Все посмотрели на него с удивлением. Его знали, как человека экстравагантного, но серьезного, очень дорожившего своим временем и временем других. Он не потребовал бы такой очной ставки без важных оснований.
Сначала была приглашена баронесса. Она появилась, облаченная в траур. Потом пригласили господина Жерома. Как обычно, он улыбался и был настроен весьма легкомысленно.
Молеон не скрывал своего неодобрения.
— Ладно, давайте, Виктор, — проворчал он. — У вас, конечно, предполагается важное открытие?
— Открытие?
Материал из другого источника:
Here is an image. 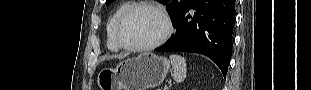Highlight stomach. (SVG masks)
Returning <instances> with one entry per match:
<instances>
[{
	"mask_svg": "<svg viewBox=\"0 0 311 90\" xmlns=\"http://www.w3.org/2000/svg\"><path fill=\"white\" fill-rule=\"evenodd\" d=\"M170 69L163 56L143 53L120 62L116 68H104L97 75L100 90H146L159 86Z\"/></svg>",
	"mask_w": 311,
	"mask_h": 90,
	"instance_id": "1",
	"label": "stomach"
}]
</instances>
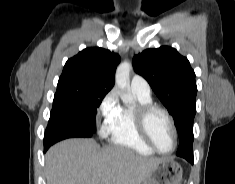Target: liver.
Masks as SVG:
<instances>
[{
	"label": "liver",
	"instance_id": "obj_1",
	"mask_svg": "<svg viewBox=\"0 0 235 184\" xmlns=\"http://www.w3.org/2000/svg\"><path fill=\"white\" fill-rule=\"evenodd\" d=\"M47 184H141L169 158L138 156L129 148H100L93 138L58 142L46 156Z\"/></svg>",
	"mask_w": 235,
	"mask_h": 184
}]
</instances>
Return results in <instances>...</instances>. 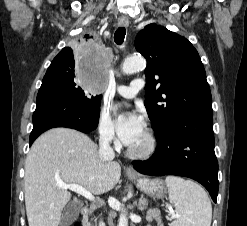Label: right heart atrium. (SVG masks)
<instances>
[{
	"label": "right heart atrium",
	"instance_id": "1",
	"mask_svg": "<svg viewBox=\"0 0 247 226\" xmlns=\"http://www.w3.org/2000/svg\"><path fill=\"white\" fill-rule=\"evenodd\" d=\"M97 131L100 139L105 143H116L114 124L107 108H102L97 122Z\"/></svg>",
	"mask_w": 247,
	"mask_h": 226
}]
</instances>
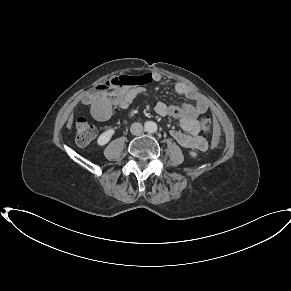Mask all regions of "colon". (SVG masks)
Returning <instances> with one entry per match:
<instances>
[{"label": "colon", "mask_w": 291, "mask_h": 291, "mask_svg": "<svg viewBox=\"0 0 291 291\" xmlns=\"http://www.w3.org/2000/svg\"><path fill=\"white\" fill-rule=\"evenodd\" d=\"M139 81V78L127 75H121L114 78H111L107 81H104L98 84L95 87L94 93L100 98L102 97L107 90L112 88H127L134 85ZM201 128L206 133H213L215 131V122L214 119L206 114L200 117L199 119ZM76 129V141L79 145H87L90 143L96 136V130L93 125H91L85 116H78L75 121ZM217 144V138H213V145Z\"/></svg>", "instance_id": "1"}]
</instances>
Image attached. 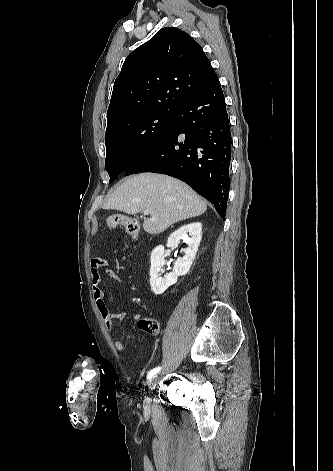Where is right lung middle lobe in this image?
Masks as SVG:
<instances>
[{"label": "right lung middle lobe", "mask_w": 333, "mask_h": 471, "mask_svg": "<svg viewBox=\"0 0 333 471\" xmlns=\"http://www.w3.org/2000/svg\"><path fill=\"white\" fill-rule=\"evenodd\" d=\"M175 112L144 111L110 124L105 133V169L112 183L174 122Z\"/></svg>", "instance_id": "1"}]
</instances>
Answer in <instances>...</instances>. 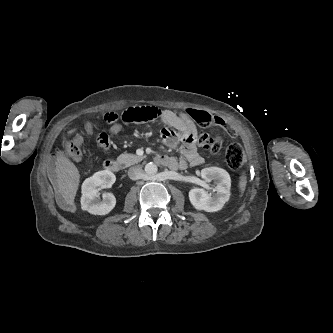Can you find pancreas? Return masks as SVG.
<instances>
[{"mask_svg": "<svg viewBox=\"0 0 333 333\" xmlns=\"http://www.w3.org/2000/svg\"><path fill=\"white\" fill-rule=\"evenodd\" d=\"M144 157L137 156L135 154L124 153L118 157V160L125 165V167H129L131 165L137 164L142 161Z\"/></svg>", "mask_w": 333, "mask_h": 333, "instance_id": "pancreas-1", "label": "pancreas"}]
</instances>
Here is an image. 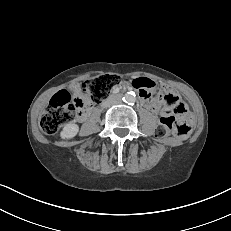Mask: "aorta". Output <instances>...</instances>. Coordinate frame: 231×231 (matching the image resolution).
Here are the masks:
<instances>
[{
	"label": "aorta",
	"instance_id": "obj_1",
	"mask_svg": "<svg viewBox=\"0 0 231 231\" xmlns=\"http://www.w3.org/2000/svg\"><path fill=\"white\" fill-rule=\"evenodd\" d=\"M126 102H134L135 96L132 93H127L124 97Z\"/></svg>",
	"mask_w": 231,
	"mask_h": 231
}]
</instances>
Нет, — возразил Виктор. — Но я хотел бы устранить некоторые препятствия, которые мешают нам на пути установления истины. Первая фаза дела была сосредоточена вокруг бон. Теперь, перед окончательной атакой против Люпена, нужно избавиться от всего неясного, что связано с преступлением в Бикоке. Здесь остаются на сцене мадам д'Отрей, господин Гюстав Жером, господин Феликс Дюваль. Покончив со всеми недомолвками и внесем ясность относительно этих персонажей. Но для этого необходимо задать несколько вопросов…
Он повернулся к Габриель д'Отрей:
— Я прошу вас, мадам, не отказать в любезности и ответить мне со всей искренностью. Считаете ли вы самоубийство мужа косвенным признанием им своей вины в деле о преступлении в павильоне Бикок?
Дама подняла свою вуаль, и присутствующие увидели ее бледные щеки, покрасневшие от слез глаза. Но голос ее звучал твердо.
— Мой муж не покидал меня в ночь, когда было совершено преступление.
— Именно это ваше утверждение и доверие, которое оно вызывает, — заявил Виктор, — мешают нам постигнуть правду, а знать ее абсолютно необходимо.
— Но правда такова, как я говорю. Другой — нет.
— Есть и другая, — возразил Виктор.
И он обратился теперь к господину Гюставу Жерому:
— Эту правду знаете вы, господин Жером, не так ли? Одним заявлением вы можете рассеять потемки. Вы не хотите сказать?
— Мне не о чем говорить. Я ничего не знаю.
— Нет, знаете.
— Ничего не знаю, клянусь!
— Вы отказываетесь отвечать?
— Я не отказываюсь, я ничего не знаю.
— Тогда, — заявил Виктор, — если вы не решаетесь, скажу я. Я это делаю с большим сожалением, боясь причинить жестокую травму чувствам мадам д'Отрей… Но раньше или позже она эту правду узнает.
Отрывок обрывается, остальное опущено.